Cette deuxième réclamation de dommage causé au demandeur n'a pas non plus été prouvée et est donc rejetée.

  1. Après qu'il a été établi que les réclamations du demandeur pour dommages directs causés avaient été rejetées, la demande d'indemnisation est restée sans preuve de dommage. Cette réclamation est une alternative à la demande d'indemnisation pour dommages directs.  Le demandeur a la possibilité de réclamer une indemnisation sans preuve de dommage, en alternative à une demande d'indemnisation pour dommage direct lorsqu'il n'a pas pu prouver le dommage direct (voir, par exemple : Civil Appeal (Tel Aviv) 9712-12-13 « Kerr » Medical Services dans un appel fiscal c.  M.L.  American Laser in Tax Appeal [publié dans Nevo] le 13 avril 2015, paragraphe 27 (et ses références)).
  2. Conformément à l'article 7a(b) de la Loi sur l'interdiction de la diffamation, le tribunal est autorisé à accorder une indemnisation au demandeur sans preuve de dommage, d'un montant mis à jour de temps à autre et qui s'élève actuellement à environ 80 000 ILS. L'article 7a(c) de la Loi sur l'interdiction de la diffamation stipule que dans une publication faite « dans l'intention de nuire », le tribunal est autorisé à accorder le double montant.  Des dispositions similaires se trouvent à l'article 29A de la Loi sur la protection de la vie privée.
  3. La première question qui se pose dans le contexte de cet argument concerne le nombre de publications.
  4. Selon le demandeur, le défendeur doit être traité comme quelqu'un qui lui a porté du tort dans de nombreuses publications et le calcul de la compensation doit être effectué en conséquence.

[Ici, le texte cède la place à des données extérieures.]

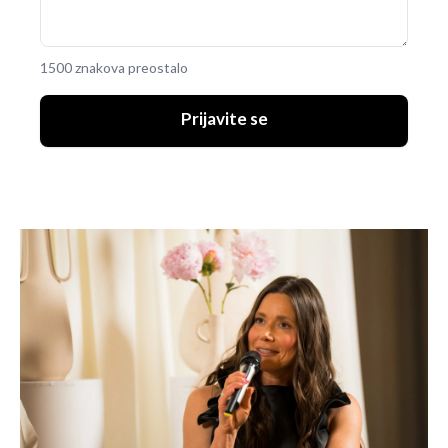
1500 znakova preostalo
Prijavite se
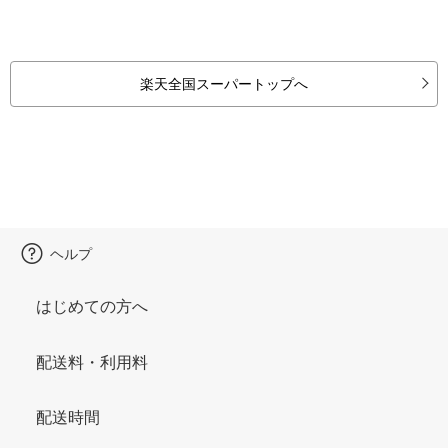
楽天全国スーパートップへ
ヘルプ
はじめての方へ
配送料・利用料
配送時間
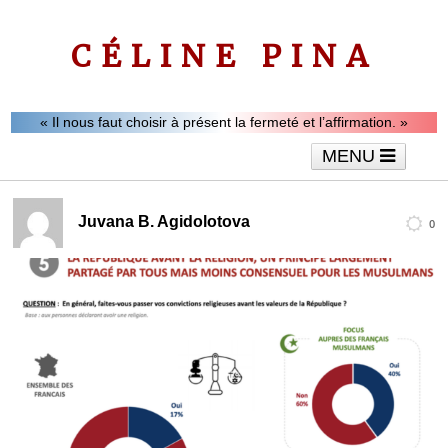
CÉLINE PINA
« Il nous faut choisir à présent la fermeté et l’affirmation. »
MENU
Accueil
Le mot de Céline Pina
Tribunes
Juvana B. Agidolotova
0
Interviews
Vidéos
Articles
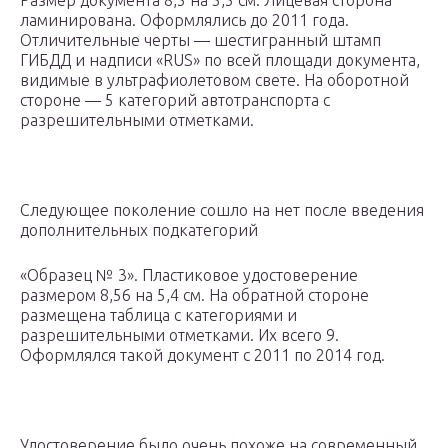
Размер документа 8,5 на 5,5 см. Лицевая сторона
ламинирована. Оформлялись до 2011 года.
Отличительные черты — шестигранный штамп
ГИБДД и надписи «RUS» по всей площади документа,
видимые в ультрафиолетовом свете. На оборотной
стороне — 5 категорий автотранспорта с
разрешительными отметками.
Следующее поколение сошло на нет после введения
дополнительных подкатегорий
«Образец № 3». Пластиковое удостоверение
размером 8,56 на 5,4 см. На обратной стороне
размещена таблица с категориями и
разрешительными отметками. Их всего 9.
Оформлялся такой документ с 2011 по 2014 год.
Удостоверение было очень похоже на современный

Le demandeur compte le nombre de visites sur le site web du défendeur (280 000 visites selon le demandeur), le nombre de documents publiés par le défendeur avec un lien vers le livre (des centaines d'entrées dans au moins 21 groupes selon la méthode du demandeur), et l'énorme exposition dont le défendeur dispose, selon sa propre confession.  Selon la version du demandeur, ces faits justifient l'obligation du défendeur de payer la totalité du montant de la réclamation.
  5. Conformément à l'article 7a(d) de la Loi sur l'interdiction de la diffamation, « une personne ne peut recevoir d'indemnisation sans preuve de dommage, selon cet article, dû à cette diffamation, plus d'une fois. » L'expression « la même diffamation » ne correspond pas à l'expression « la même publication » et, par conséquent, il est possible que la même diffamation soit exprimée dans plus d'une publication, de sorte que la partie lésée ne soit pas entendue en affirmant qu'elle a droit à une indemnisation en fonction du nombre de publications.

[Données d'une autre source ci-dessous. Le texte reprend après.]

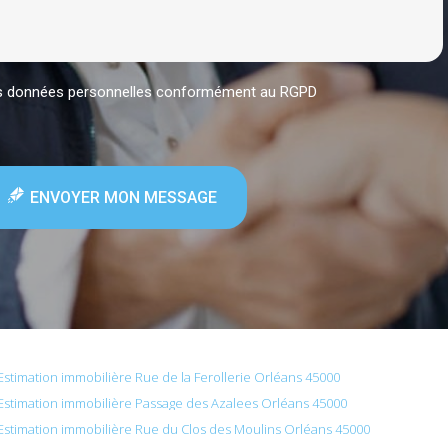
mes données personnelles conformément au RGPD
ENVOYER MON MESSAGE
Estimation immobilière Rue de la Ferollerie Orléans 45000
Estimation immobilière Passage des Azalees Orléans 45000
Estimation immobilière Rue du Clos des Moulins Orléans 45000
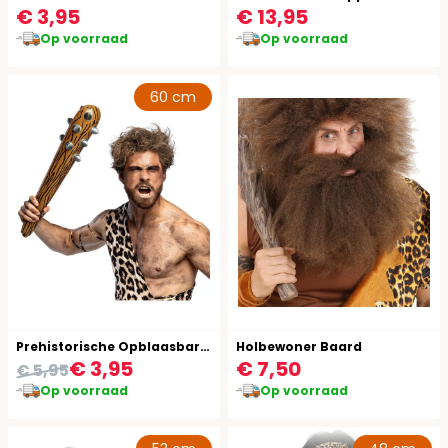
€ 3,95
€ 13,95
Op voorraad
Op voorraad
60 cm
Prehistorische Opblaasbare Knuppel 60 cm
Holbewoner Baard
€ 3,95
€ 7,50
€ 5,95
Op voorraad
Op voorraad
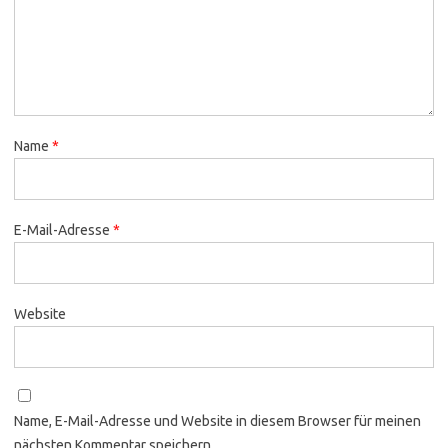
Name
*
E-Mail-Adresse
*
Website
Name, E-Mail-Adresse und Website in diesem Browser für meinen
nächsten Kommentar speichern.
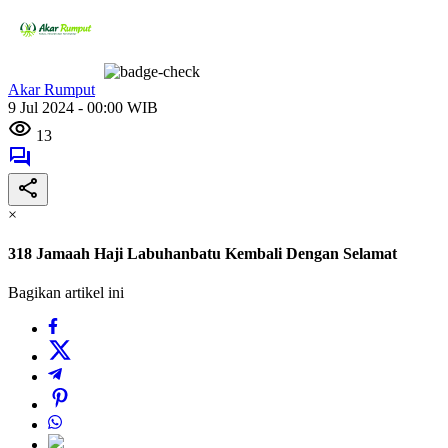
Akar Rumput
9 Jul 2024 - 00:00 WIB
13
×
318 Jamaah Haji Labuhanbatu Kembali Dengan Selamat
Bagikan artikel ini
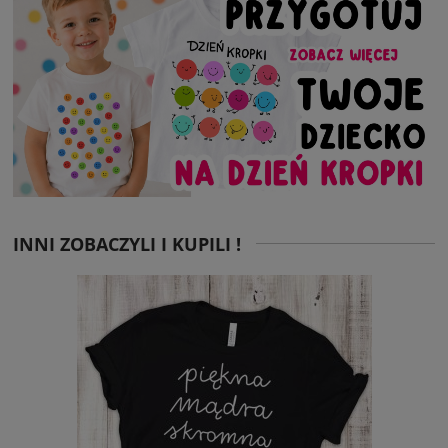
INNI ZOBACZYLI I KUPILI !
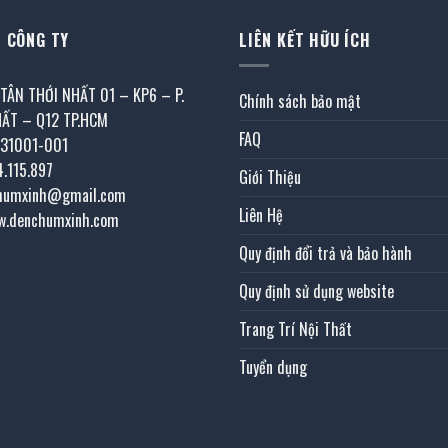
 CÔNG TY
LIÊN KẾT HỮU ÍCH
 TÂN THỚI NHẤT 01 – KP6 – P.
Chính sách bảo mật
HẤT – Q12 TP.HCM
FAQ
031001-001
4.115.897
Giới Thiệu
chumxinh@gmail.com
Liên Hệ
w.denchumxinh.com
Quy định đổi trả và bảo hành
Quy định sử dụng website
Trang Trí Nội Thất
Tuyển dụng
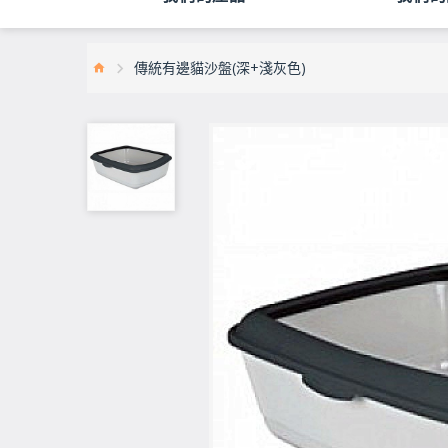
傳統有邊貓沙盤(深+淺灰色)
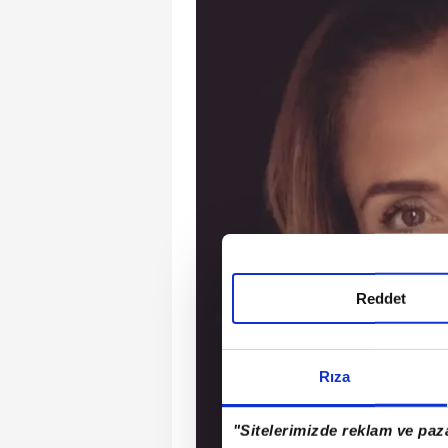
Reddet
Rıza
"Sitelerimizde reklam ve paza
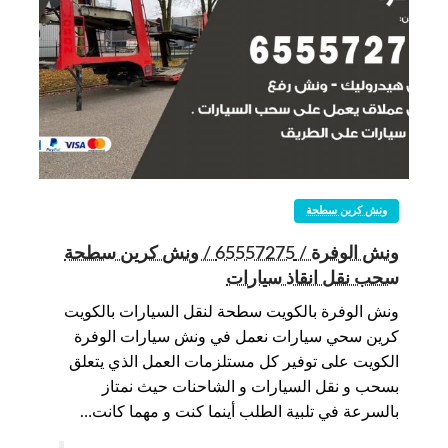
ونش كرين سطحة
ونش الوفرة / 65557275 / ونش كرين سطحة
سحب نقل انقاذ سيارات
ونش الوفرة بالكويت سطحة لنقل السيارات بالكويت
كرين سحي سيارات نعمل في ونش سيارات الوفرة
الكويت على توفير كل مستلزمات العمل الذي يتعلق
بسحب و نقل السيارات و الشاحنات حيث نمتاز
بالسرعة في تلبية الطلب أينما كنت و مهما كانت…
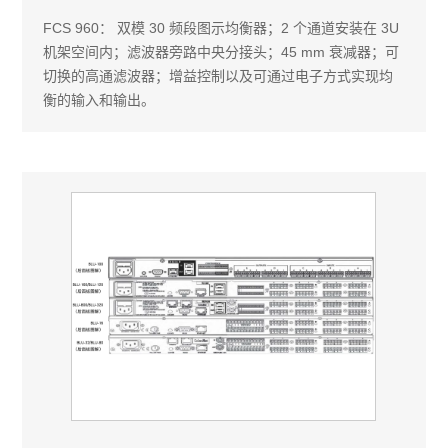
FCS 960： 双模 30 频段图示均衡器；2 个通道安装在 3U
机架空间内；滤波器旁路中央分接头；45 mm 衰减器；可
切换的高通滤波器；增益控制以及可通过电子方式实现均
衡的输入和输出。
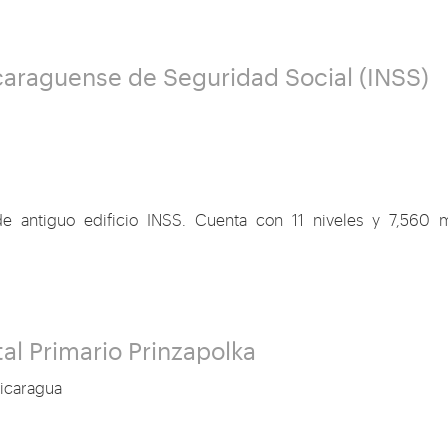
Nicaraguense de Seguridad Social (INSS)
e antiguo edificio INSS. Cuenta con 11 niveles y 7,560
al Primario Prinzapolka
icaragua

Par conséquent, la victime a effectivement la possibilité de réclamer une indemnisation sans preuve de dommage selon le nombre de publications dans des situations où plus d'une publication a été réalisée, à condition qu'il ait été prouvé en examinant l'ensemble des circonstances qu'il s'agit de publications différentes qui ne constituent pas un seul tract.

  • Ainsi, en soulignant qu'il ne s'agit pas d'une liste fermée, les tests appliqués dans une telle situation ont été présentés (juge Noam Sohlberg) :

Le premier test examine le contenu des publications, et en particulier s'il existe une similarité entre elles.  Selon ce test, lorsque le contenu des publications est similaire, mais pas identique, l'ajout à la nouvelle publication sera examiné par rapport à la précédente.  Si l'on constate que l'ajout dans la nouvelle publication est significatif, au point d'aggraver le préjudice pour la partie lésée, la tendance sera de considérer la nouvelle publication comme une publication distincte, en ce qui concerne la voie légale.  D'un autre côté, s'il s'avère que la nouvelle publication n'apporte rien de substantiel à ce qui a été déclaré dans la précédente, la tendance sera de considérer la première, puis la publication suivante, comme une seule publication.